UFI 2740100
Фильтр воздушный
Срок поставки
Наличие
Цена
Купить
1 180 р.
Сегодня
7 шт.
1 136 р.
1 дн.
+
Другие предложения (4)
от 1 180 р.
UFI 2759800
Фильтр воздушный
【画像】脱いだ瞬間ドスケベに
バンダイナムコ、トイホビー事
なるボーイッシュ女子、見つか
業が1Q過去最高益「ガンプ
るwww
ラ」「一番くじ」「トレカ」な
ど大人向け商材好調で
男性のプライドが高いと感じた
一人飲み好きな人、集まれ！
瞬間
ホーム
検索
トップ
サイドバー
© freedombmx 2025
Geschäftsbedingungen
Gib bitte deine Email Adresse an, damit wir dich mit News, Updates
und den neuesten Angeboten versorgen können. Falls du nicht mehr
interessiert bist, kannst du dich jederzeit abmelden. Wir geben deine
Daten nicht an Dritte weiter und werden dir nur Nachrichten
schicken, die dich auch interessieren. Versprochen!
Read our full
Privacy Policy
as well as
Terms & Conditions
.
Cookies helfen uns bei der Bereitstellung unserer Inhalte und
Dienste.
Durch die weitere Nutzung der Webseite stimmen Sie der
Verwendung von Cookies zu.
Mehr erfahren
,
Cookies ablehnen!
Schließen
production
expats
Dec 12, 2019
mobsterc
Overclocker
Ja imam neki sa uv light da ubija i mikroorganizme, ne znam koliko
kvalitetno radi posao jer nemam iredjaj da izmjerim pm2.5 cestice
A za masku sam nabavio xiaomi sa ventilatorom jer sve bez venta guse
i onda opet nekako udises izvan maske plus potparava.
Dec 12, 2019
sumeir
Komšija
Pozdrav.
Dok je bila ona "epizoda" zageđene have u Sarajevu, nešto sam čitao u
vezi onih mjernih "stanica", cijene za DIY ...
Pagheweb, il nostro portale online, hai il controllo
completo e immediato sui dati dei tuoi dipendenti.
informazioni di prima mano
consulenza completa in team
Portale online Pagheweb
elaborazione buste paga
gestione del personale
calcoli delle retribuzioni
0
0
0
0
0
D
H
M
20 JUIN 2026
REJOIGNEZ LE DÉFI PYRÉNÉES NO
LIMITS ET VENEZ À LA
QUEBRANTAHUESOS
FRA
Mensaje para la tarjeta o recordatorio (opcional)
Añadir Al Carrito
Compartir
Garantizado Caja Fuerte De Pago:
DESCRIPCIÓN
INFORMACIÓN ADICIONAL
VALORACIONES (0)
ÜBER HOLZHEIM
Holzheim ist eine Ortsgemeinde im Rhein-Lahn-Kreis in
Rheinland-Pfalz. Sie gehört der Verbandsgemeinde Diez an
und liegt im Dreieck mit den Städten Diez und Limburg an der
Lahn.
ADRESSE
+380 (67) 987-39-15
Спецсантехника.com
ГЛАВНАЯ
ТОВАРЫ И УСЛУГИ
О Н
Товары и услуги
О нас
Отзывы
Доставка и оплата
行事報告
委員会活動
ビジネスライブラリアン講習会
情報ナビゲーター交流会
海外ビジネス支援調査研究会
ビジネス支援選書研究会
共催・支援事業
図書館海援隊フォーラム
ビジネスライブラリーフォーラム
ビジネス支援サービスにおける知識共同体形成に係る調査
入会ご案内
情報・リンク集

==

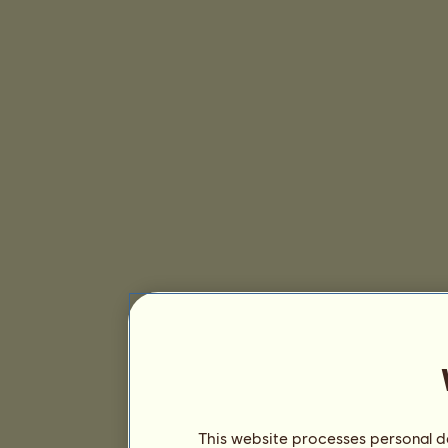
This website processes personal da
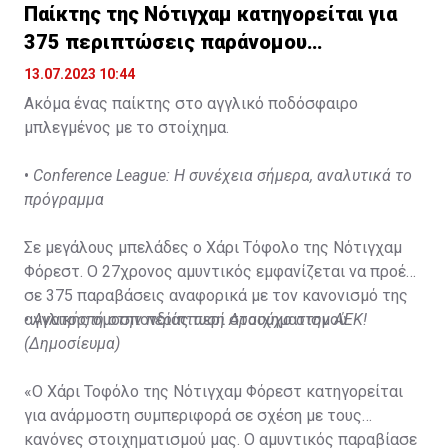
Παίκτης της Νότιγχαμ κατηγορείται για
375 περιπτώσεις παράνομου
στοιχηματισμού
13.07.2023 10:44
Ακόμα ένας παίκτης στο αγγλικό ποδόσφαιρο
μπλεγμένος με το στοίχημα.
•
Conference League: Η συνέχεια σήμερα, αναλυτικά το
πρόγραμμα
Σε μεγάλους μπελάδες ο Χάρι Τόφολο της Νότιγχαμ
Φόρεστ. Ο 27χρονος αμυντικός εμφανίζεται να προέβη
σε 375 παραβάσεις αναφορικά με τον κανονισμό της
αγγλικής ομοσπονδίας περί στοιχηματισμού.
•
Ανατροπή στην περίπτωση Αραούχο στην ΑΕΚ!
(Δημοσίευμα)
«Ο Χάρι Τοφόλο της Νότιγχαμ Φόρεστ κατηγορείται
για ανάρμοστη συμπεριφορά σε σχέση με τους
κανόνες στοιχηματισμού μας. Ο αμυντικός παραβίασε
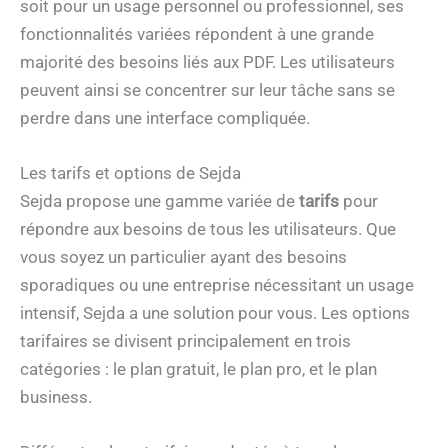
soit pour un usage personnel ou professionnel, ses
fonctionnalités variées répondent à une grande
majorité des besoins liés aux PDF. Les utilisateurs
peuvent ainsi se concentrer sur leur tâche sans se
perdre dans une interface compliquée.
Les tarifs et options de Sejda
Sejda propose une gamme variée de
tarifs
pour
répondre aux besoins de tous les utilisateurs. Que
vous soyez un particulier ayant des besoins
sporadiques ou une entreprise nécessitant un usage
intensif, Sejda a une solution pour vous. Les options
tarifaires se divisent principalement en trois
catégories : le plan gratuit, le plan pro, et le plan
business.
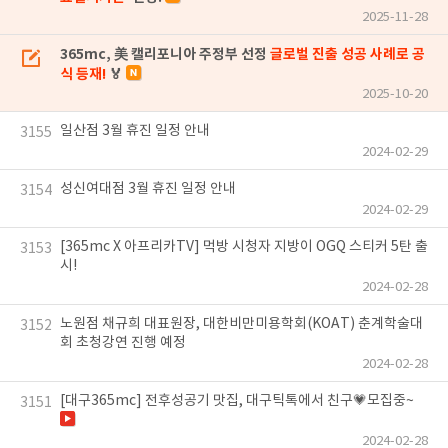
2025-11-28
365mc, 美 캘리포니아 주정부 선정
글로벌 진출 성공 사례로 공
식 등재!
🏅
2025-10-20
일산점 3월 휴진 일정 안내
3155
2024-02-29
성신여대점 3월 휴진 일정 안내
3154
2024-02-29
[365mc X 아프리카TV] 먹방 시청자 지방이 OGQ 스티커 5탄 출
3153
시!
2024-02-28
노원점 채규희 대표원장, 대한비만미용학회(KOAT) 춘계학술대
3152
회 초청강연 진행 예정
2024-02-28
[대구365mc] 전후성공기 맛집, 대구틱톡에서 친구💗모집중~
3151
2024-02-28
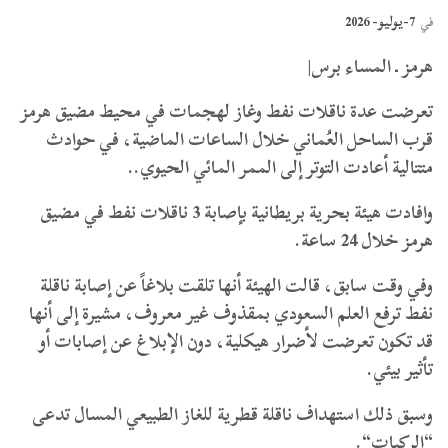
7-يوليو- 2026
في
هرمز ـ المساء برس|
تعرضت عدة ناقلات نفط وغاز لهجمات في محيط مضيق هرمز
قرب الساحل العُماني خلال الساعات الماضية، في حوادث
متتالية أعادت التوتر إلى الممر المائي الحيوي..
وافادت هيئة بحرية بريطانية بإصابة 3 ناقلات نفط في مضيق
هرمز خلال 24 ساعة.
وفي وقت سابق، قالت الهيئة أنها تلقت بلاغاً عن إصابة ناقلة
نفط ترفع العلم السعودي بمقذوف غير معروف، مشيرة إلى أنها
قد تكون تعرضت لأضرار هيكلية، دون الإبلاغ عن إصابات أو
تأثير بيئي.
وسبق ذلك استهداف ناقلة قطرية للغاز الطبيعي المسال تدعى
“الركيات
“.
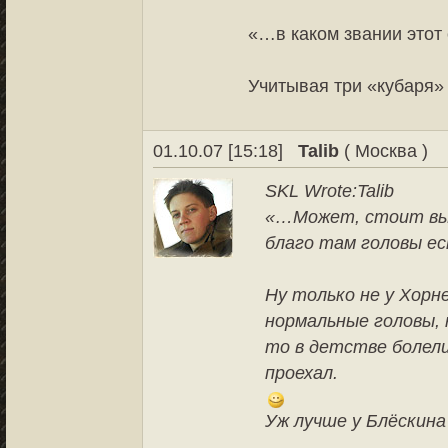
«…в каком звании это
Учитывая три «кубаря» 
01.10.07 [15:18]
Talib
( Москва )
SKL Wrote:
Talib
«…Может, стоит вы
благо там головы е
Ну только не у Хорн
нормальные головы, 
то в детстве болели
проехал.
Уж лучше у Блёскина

* [WHAT YOU ARE ASKED TO DO] In the entries above, which lines run from the one with "تأثير بيئي." up to and including the one with "Уж лучше у Блёскина"? Write them out exactly, without the pictures.

* [PROBLEM SOLUTION]
تأثير بيئي.
وسبق ذلك استهداف ناقلة قطرية للغاز الطبيعي المسال تدعى
“الركيات
“.
«…в каком звании это
Учитывая три «кубаря» 
01.10.07 [15:18]
Talib
( Москва )
SKL Wrote:
Talib
«…Может, стоит вы
благо там головы е
Ну только не у Хорн
нормальные головы, 
то в детстве болели
проехал.
Уж лучше у Блёскина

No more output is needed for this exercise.